E qui si giocano le partite più importanti: il lavoro (soprattutto), il rinnovamento della politica (Partiti) e le riforme costituzionali. E i cattolici devono giocare una loro partita: in Parlamento e nel Paese. Tenendo ben presente che in Italia mancano ancora due grandi partiti popolari che in futuro potranno essere avversari o alleati, ma in ogni caso costituire punti di riferimento stabili per la politica italiana ed europea.
Questione fondamentale è quella di ridare vitalità a forze politiche rinnovate che consentano alla società di rappresentarsi, come in tutte le grandi democrazie europee è necessario avvenga. Finalmente anche in Italia si è avviato un processo – da consolidare pure con scelte istituzionali e di sistema elettorale – di stabilizzazione di due grandi forze popolari. Ppe e Psoe, Tory e Labour, socialisti e gollisti, Cdu-Csu e Spd, così funzionano i grandi Stati europei e così deve avvenire anche in Italia.
E’ finita bene, dicevamo, ma è stato fortissimo il rischio di uno scontro senza confini teso ad escludere una parte decisiva della società italiana dalla scena pubblica.
Solo “l’avidità” di Beppe Grillo ha impedito un’elezione di Romano Prodi come punta di lancia di tale operazione.
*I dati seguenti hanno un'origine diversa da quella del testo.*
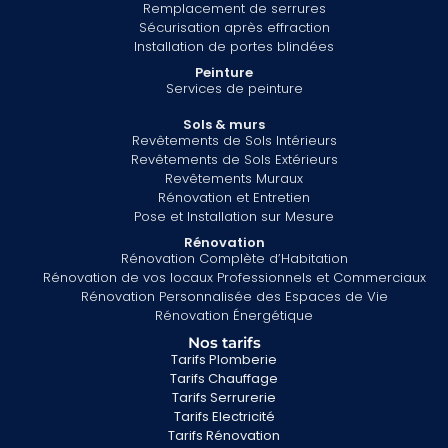
Remplacement de serrures
Sécurisation après effraction
Installation de portes blindées
Peinture
Services de peinture
Sols & murs
Revêtements de Sols Intérieurs
Revêtements de Sols Extérieurs
Revêtements Muraux
Rénovation et Entretien
Pose et Installation sur Mesure
Rénovation
Rénovation Complète d’Habitation
Rénovation de vos locaux Professionnels et Commerciaux
Rénovation Personnalisée des Espaces de Vie
Rénovation Énergétique
Nos tarifs
Tarifs Plomberie
Tarifs Chauffage
Tarifs Serrurerie
Tarifs Electricité
Tarifs Rénovation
E tutto sotto la regia di Repubblica: un candidato principale (Romano Prodi), un obiettivo ancora più audace (Stefano Rodotà) se fosse prevalsa la pressione grillina. Hanno demonizzato Massimo D’Alema, il diavolo che per primo indicava a sinistra la necessità di dialogo tra le forze politiche, hanno utilizzato un opportunista come Matteo Renzi, che poteva evitarsi lo spregio al cattolico Marini, come l’apertura al grillante Rodotà passando per l’endorsement al “nuovo” Prodi, hanno dominato il povero Bersani ed hanno usato i mazzieri sul buon Marini. Insomma, la banda di Repubblica ha messo in campo tutti: i due re dell’intrigo (De Benedetti e Prodi), movimentisti di ogni tipo (ieri Walter Veltroni oggi Matteo Renzi), e utilizzando avventurieri tipo Beppe Grillo e Casaleggio.
Tutto questo non ci sorprende, semmai stupisce la solidità delle resistenze. A forza di sottovalutare Berlusconi non si è colto quanto rappresenti (purtroppo senza riuscire ad elaborare fino in fondo questo ruolo) le energie popolari che vogliono ancora uno Stato italico.
Un altro protagonista di questa tenuta nazionale è una parte importante del mondo cattolico, che non si è mai arreso e che ha posto con forza, costantemente, la questione della riforma dello Stato (il MCL è sicuramente fra questi). E’ bene, infine, riflettere sulle basi che hanno sorretto la tenuta di postcomunisti come Napolitano, D’Alema, Violante, che si sono resi conto, finalmente, che senza modificare la Costituzione si va verso la rovina. Una bella partita ancora aperta e nella quale i “cattolici scomodi”, che non si arrendono al declino, saranno presenti soprattutto su alcuni grandi temi: a partire dal lavoro, dalla famiglia e dal rinnovamento della politica.